*Aim of the exercise*.
Repeat all of the data word for word so that only the pictures are missing from the copy.

[Collected data]
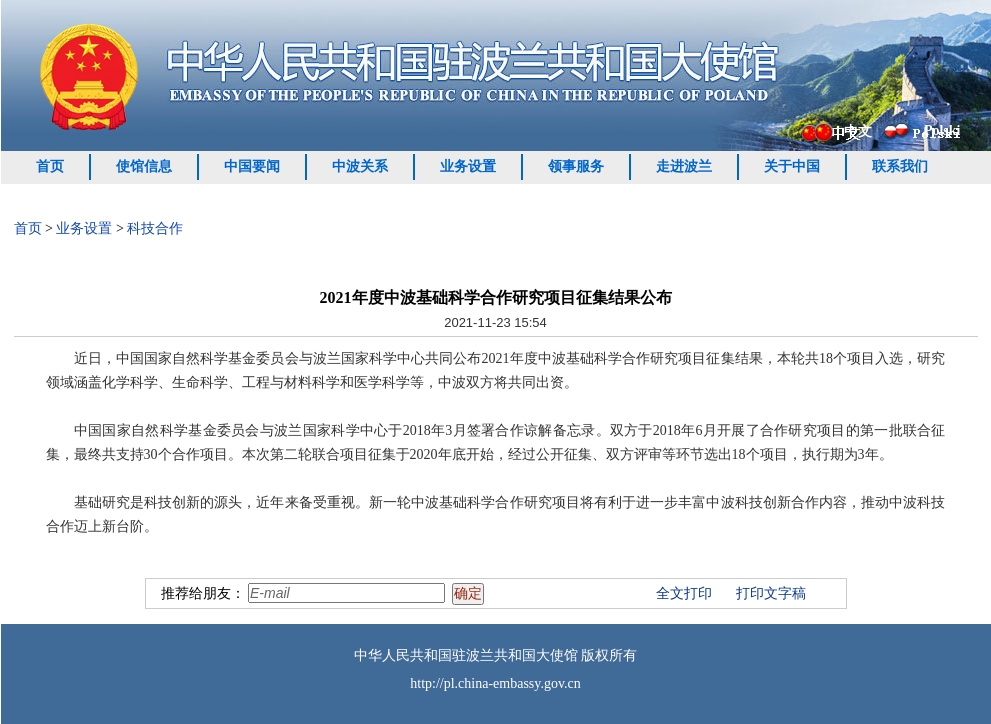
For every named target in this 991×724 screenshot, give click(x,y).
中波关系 (360, 166)
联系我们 (900, 166)
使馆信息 (144, 166)
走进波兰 (684, 166)
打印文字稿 (771, 593)
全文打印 (684, 593)
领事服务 (576, 166)
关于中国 (792, 166)
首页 (50, 166)
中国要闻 (252, 166)
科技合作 (155, 228)
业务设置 (468, 166)
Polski (942, 130)
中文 (858, 131)
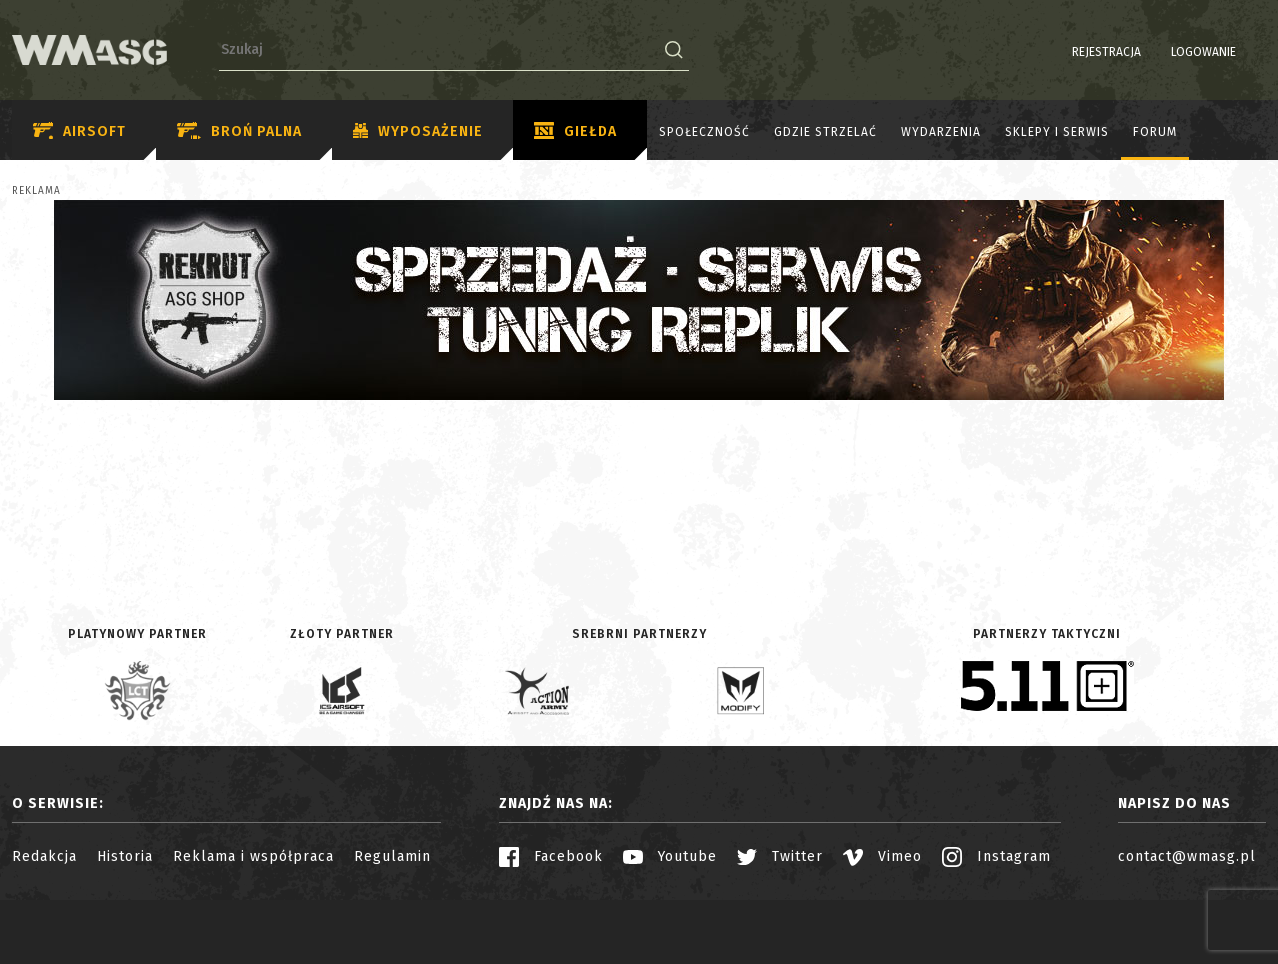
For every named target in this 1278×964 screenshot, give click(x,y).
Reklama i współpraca (253, 856)
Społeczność (704, 132)
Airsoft (79, 131)
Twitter (780, 856)
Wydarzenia (941, 132)
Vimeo (882, 856)
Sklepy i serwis (1057, 132)
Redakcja (44, 856)
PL (1227, 52)
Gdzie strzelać (825, 132)
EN (1253, 52)
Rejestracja (1055, 52)
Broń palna (239, 131)
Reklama (36, 191)
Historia (125, 856)
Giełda (575, 132)
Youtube (670, 856)
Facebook (551, 856)
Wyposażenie (418, 132)
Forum (1155, 132)
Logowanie (1152, 52)
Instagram (996, 856)
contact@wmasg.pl (1187, 856)
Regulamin (392, 856)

*Task response*.
For every named target in this 991×724 screenshot, give click(x,y).
中波关系 (360, 166)
联系我们 (900, 166)
使馆信息 (144, 166)
走进波兰 (684, 166)
打印文字稿 (771, 593)
全文打印 (684, 593)
领事服务 (576, 166)
关于中国 (792, 166)
首页 (50, 166)
中国要闻 (252, 166)
科技合作 (155, 228)
业务设置 (468, 166)
Polski (942, 130)
中文 (858, 131)
For every named target in this 1278×964 screenshot, give click(x,y).
Reklama i współpraca (253, 856)
Społeczność (704, 132)
Airsoft (79, 131)
Twitter (780, 856)
Wydarzenia (941, 132)
Vimeo (882, 856)
Sklepy i serwis (1057, 132)
Redakcja (44, 856)
PL (1227, 52)
Gdzie strzelać (825, 132)
EN (1253, 52)
Rejestracja (1055, 52)
Broń palna (239, 131)
Reklama (36, 191)
Historia (125, 856)
Giełda (575, 132)
Youtube (670, 856)
Facebook (551, 856)
Wyposażenie (418, 132)
Forum (1155, 132)
Logowanie (1152, 52)
Instagram (996, 856)
contact@wmasg.pl (1187, 856)
Regulamin (392, 856)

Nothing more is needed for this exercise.